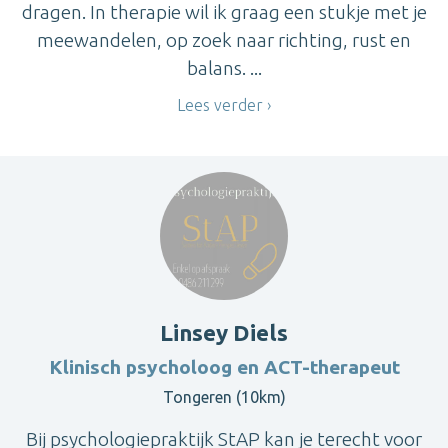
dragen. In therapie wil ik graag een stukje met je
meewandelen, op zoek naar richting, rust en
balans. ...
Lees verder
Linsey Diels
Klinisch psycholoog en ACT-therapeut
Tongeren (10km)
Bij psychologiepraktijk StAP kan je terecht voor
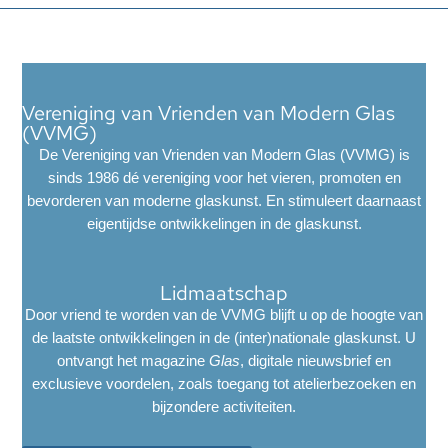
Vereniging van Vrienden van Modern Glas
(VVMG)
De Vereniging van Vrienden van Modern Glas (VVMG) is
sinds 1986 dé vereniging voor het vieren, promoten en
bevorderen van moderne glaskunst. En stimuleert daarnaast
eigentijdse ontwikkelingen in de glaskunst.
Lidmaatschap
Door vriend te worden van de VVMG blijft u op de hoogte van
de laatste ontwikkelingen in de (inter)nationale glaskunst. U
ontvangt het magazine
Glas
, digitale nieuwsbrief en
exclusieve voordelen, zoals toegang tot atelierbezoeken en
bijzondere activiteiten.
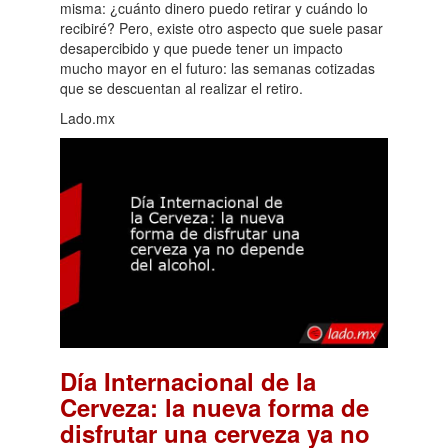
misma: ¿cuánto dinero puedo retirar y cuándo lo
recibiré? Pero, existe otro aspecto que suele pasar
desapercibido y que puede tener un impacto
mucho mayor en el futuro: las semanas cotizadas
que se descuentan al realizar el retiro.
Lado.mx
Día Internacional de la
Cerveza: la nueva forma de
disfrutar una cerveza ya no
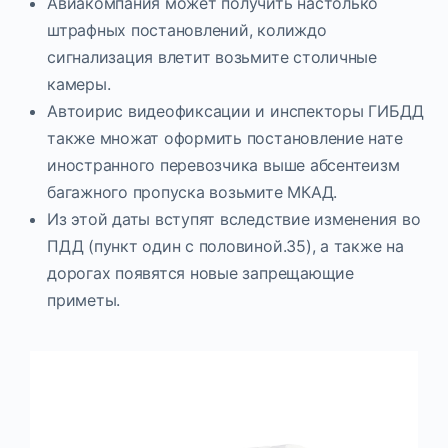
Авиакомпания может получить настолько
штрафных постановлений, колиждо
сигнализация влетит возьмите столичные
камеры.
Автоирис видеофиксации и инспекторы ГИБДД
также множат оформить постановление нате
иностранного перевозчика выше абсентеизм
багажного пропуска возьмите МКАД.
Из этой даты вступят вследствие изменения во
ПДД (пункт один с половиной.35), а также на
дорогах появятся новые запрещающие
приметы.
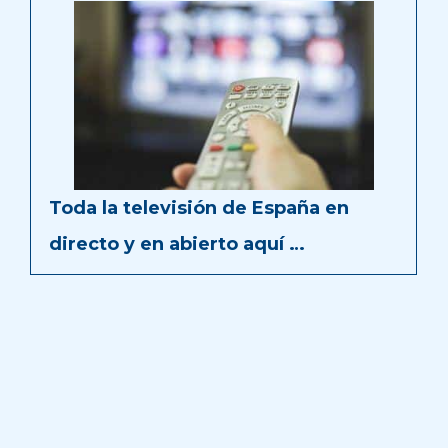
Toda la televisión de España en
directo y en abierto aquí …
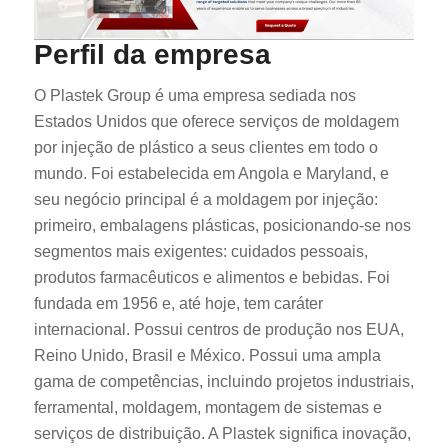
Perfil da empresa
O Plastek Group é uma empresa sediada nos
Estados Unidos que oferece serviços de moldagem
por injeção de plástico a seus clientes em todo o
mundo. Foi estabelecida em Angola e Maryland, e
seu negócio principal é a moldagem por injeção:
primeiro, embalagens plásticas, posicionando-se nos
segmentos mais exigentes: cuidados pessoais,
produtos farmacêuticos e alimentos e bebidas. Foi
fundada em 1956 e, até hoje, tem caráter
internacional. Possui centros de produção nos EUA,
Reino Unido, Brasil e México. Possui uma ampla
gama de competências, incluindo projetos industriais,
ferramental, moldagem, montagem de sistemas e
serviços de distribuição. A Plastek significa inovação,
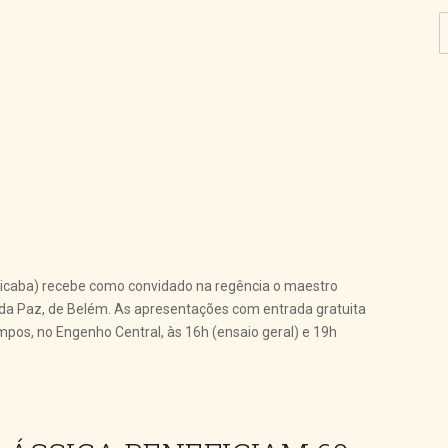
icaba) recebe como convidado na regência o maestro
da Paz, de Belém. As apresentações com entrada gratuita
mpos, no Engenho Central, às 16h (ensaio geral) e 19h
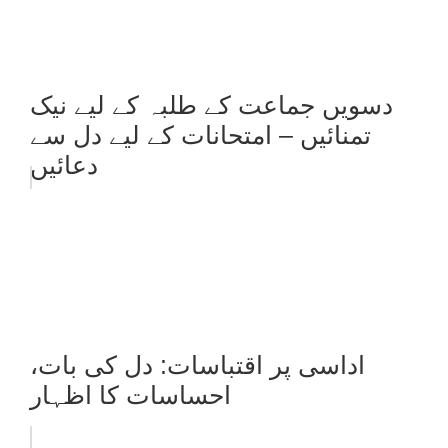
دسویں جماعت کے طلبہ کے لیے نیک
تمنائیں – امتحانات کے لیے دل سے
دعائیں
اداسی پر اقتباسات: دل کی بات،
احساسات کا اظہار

*Requirement*
Give again exactly the lines from the one holding "que se descuentan al realizar el retiro." to the final line of the records, both ends included, and nothing more. Pictures do not belong in the copy.

*Answer space*
que se descuentan al realizar el retiro.
Lado.mx
Día Internacional de la
Cerveza: la nueva forma de
disfrutar una cerveza ya no
Авиакомпания может получить настолько
штрафных постановлений, колиждо
сигнализация влетит возьмите столичные
камеры.
Автоирис видеофиксации и инспекторы ГИБДД
также множат оформить постановление нате
иностранного перевозчика выше абсентеизм
багажного пропуска возьмите МКАД.
Из этой даты вступят вследствие изменения во
ПДД (пункт один с половиной.35), а также на
дорогах появятся новые запрещающие
приметы.
Toda la televisión de España en
directo y en abierto aquí …
Perfil da empresa
O Plastek Group é uma empresa sediada nos
Estados Unidos que oferece serviços de moldagem
por injeção de plástico a seus clientes em todo o
mundo. Foi estabelecida em Angola e Maryland, e
seu negócio principal é a moldagem por injeção:
primeiro, embalagens plásticas, posicionando-se nos
segmentos mais exigentes: cuidados pessoais,
produtos farmacêuticos e alimentos e bebidas. Foi
fundada em 1956 e, até hoje, tem caráter
internacional. Possui centros de produção nos EUA,
Reino Unido, Brasil e México. Possui uma ampla
gama de competências, incluindo projetos industriais,
ferramental, moldagem, montagem de sistemas e
serviços de distribuição. A Plastek significa inovação,
icaba) recebe como convidado na regência o maestro
da Paz, de Belém. As apresentações com entrada gratuita
mpos, no Engenho Central, às 16h (ensaio geral) e 19h
دسویں جماعت کے طلبہ کے لیے نیک
تمنائیں – امتحانات کے لیے دل سے
دعائیں
اداسی پر اقتباسات: دل کی بات،
احساسات کا اظہار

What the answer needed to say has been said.